Elizabeth’s will, which was made about two years before she died, seems to the present day reader a much more engaging document than John’s will. She refers to many belongings about which she is most particular and her instructions about who should get what are quite specific. Her main benefactor was to receive articles from the drawing room: her collection of ornamental shells, the wax flowers under the glass shack on the mantelpiece, framed and unframed photos, the papier-mâché firescreen, all the cushions and antimacassars in the room, and a small marble clock. These details are interesting because they provide glimpses of what her house might have been like and how she lived in it. In addition, the same beneficiary also inherited five white urns from the verandah of the house and particular items of jewellery: three large gold brooches, a gold bar brooch, earrings, a gold chain and pendants. Elizabeth’s personal belongings outnumber those of her husband and are certainly more valuable.
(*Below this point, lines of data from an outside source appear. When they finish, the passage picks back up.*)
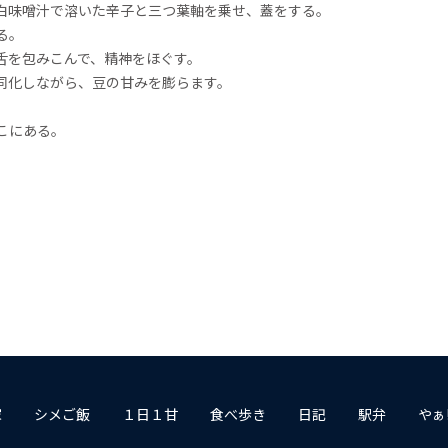
白味噌汁で溶いた辛子と三つ葉軸を乗せ、蓋をする。
る。
舌を包みこんで、精神をほぐす。
同化しながら、豆の甘みを膨らます。
こにある。
家
シメご飯
１日１甘
食べ歩き
日記
駅弁
やぁ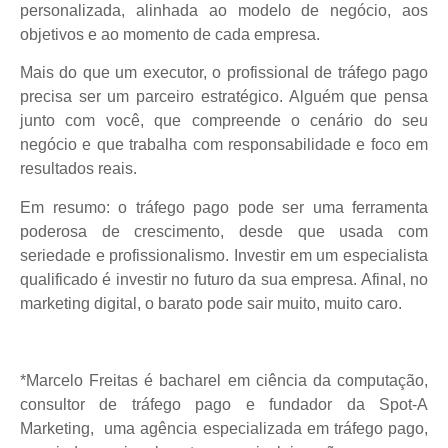
personalizada, alinhada ao modelo de negócio, aos
objetivos e ao momento de cada empresa.
Mais do que um executor, o profissional de tráfego pago
precisa ser um parceiro estratégico. Alguém que pensa
junto com você, que compreende o cenário do seu
negócio e que trabalha com responsabilidade e foco em
resultados reais.
Em resumo: o tráfego pago pode ser uma ferramenta
poderosa de crescimento, desde que usada com
seriedade e profissionalismo. Investir em um especialista
qualificado é investir no futuro da sua empresa. Afinal, no
marketing digital, o barato pode sair muito, muito caro.
*Marcelo Freitas é bacharel em ciência da computação,
consultor de tráfego pago e fundador da Spot-A
Marketing, uma agência especializada em tráfego pago,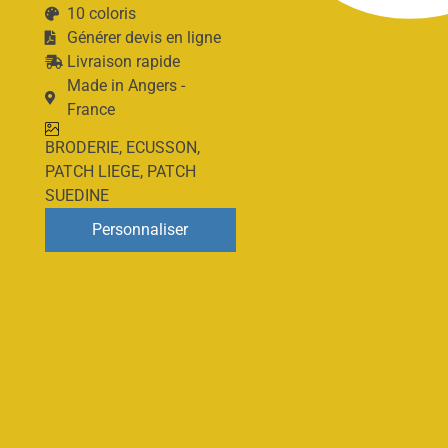
10 coloris
Générer devis en ligne
Livraison rapide
Made in Angers -
France
BRODERIE
,
ECUSSON
,
PATCH LIEGE
,
PATCH
SUEDINE
Personnaliser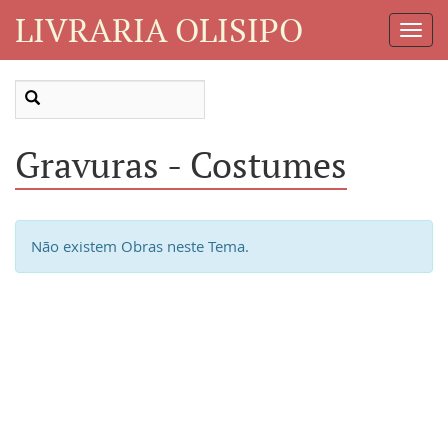
LIVRARIA OLISIPO
Toggl
Navig
Gravuras - Costumes
Não existem Obras neste Tema.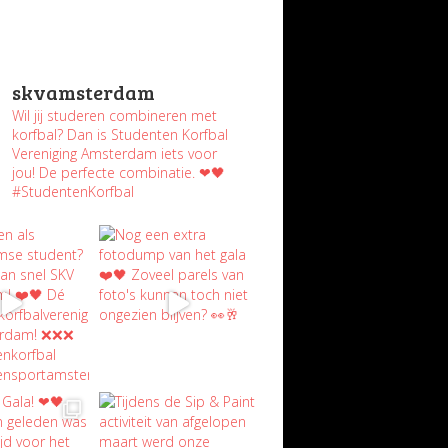
skvamsterdam
Wil jij studeren combineren met
korfbal? Dan is Studenten Korfbal
Vereniging Amsterdam iets voor
jou! De perfecte combinatie. ❤🖤
#StudentenKorfbal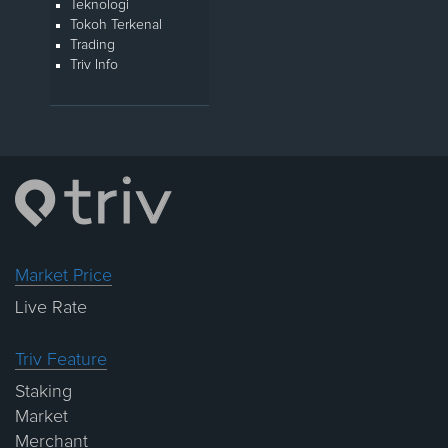
Teknologi
Tokoh Terkenal
Trading
Triv Info
Market Price
Live Rate
Triv Feature
Staking
Market
Merchant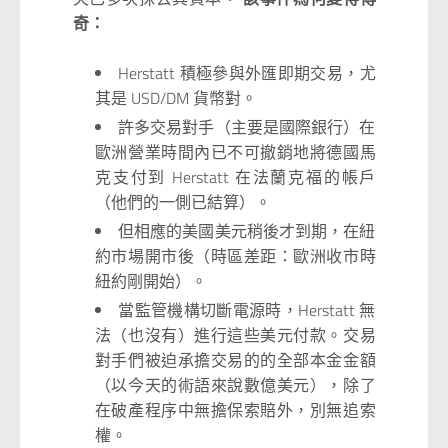
奇：
Herstatt 積極參與外匯即期交易，尤
其是 USD/DM 貨幣對。
許多交易對手（主要是國際銀行）在
歐洲營業時間內已不可撤銷地將德國馬
克支付到 Herstatt 在法蘭克福的帳戶
（他們的一側已結算）。
但相應的美國美元稍後才到期，在紐
約市場開市後（時區差距：歐洲收市時
紐約剛開始）。
當監管機構切斷電源時，Herstatt 無
法（也沒有）進行這些美元付款。交易
對手們被迫承擔交易的的全部本金金額
（以今天的術語來說數億美元），除了
在破產程序中無擔保索賠外，別無追索
權。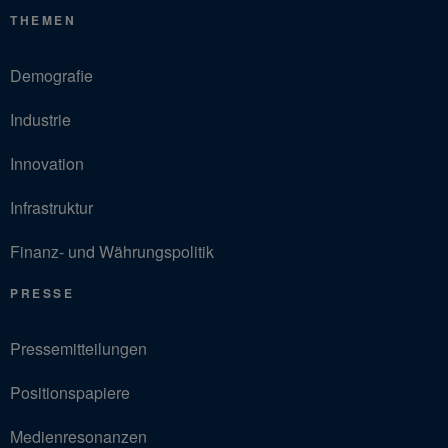
THEMEN
Demografie
Industrie
Innovation
Infrastruktur
Finanz- und Währungspolitik
PRESSE
Pressemitteilungen
Positionspapiere
Medienresonanzen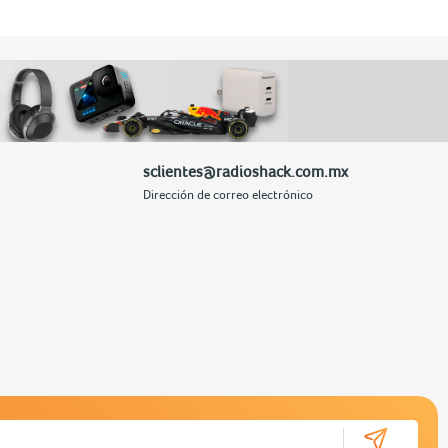
sclientes@radioshack.com.mx
Dirección de correo electrónico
All Elizabeth’s wearing apparel (not items that one would expect to find in a modern will), including her gold brooch with the monogram engraved on it and five pounds in cash, are to be given ‘for her sole use and benefit’ to Lucy Dudderidge as ‘a mark of appreciation of her long and faithful service’. Lucy must have been a servant or a lady’s companion. The papers submitted for probate show that Lucy was also paid seven shillings which may have been owing to her in wages. Allisons, the Errol Street undertakers of the time, charged twelve pounds for Elizabeth Laurens’ funeral, and she was buried with John in an unmarked grave in the Methodist section of Melbourne General Cemetery.
The Buncles, another prominent Hotham family at the time, appear to have had much more property to dispose of than the Laurens. John Buncle had arrived in Melbourne in 1852 with his wife. He was then a 28-year-old and father of three. He settled in Hotham, had two short terms as a municipal councillor (one as mayor) and went on to establish himself as a highly successful engineer and manufacturer of agricultural instruments. His businesses were not in Buncle Street but in the vicinity of Vale and High streets and up towards Flemington Road.
When he was preparing his will, John had quite a lot of valuable property to dispose of, including factories, 14 rented houses and a hotel. John directs his property and income to his wife Mary Ann ‘for the term of her natural life so long as she remains my widow’. He goes into further detail explaining, ‘In the event of my wife remarrying, I direct my trustees to allow her the sum of one hundred and fifty pounds per annum from the rents and profits of said houses.’ Thus Mary Ann will still be provided for, but these provisions would alter should she re-marry, which she did not.
When Mary Ann died a widow in 1895, the papers that list her property value her furniture at one hundred and thirty pounds and plate, which is probably silver, at fifty pounds. The depression of the early 1890s had wiped out much of the wealth the Buncles had accumulated. Her will states that her personal belongings would go to her daughter, except for a family Bible which had belonged to her mother and father and was now to be handed on to her sister. All else was to be divided equally between her children with no differentiation between her sons and daughters. Her parental care, parceled out in equal bundles, carried on beyond her lifetime.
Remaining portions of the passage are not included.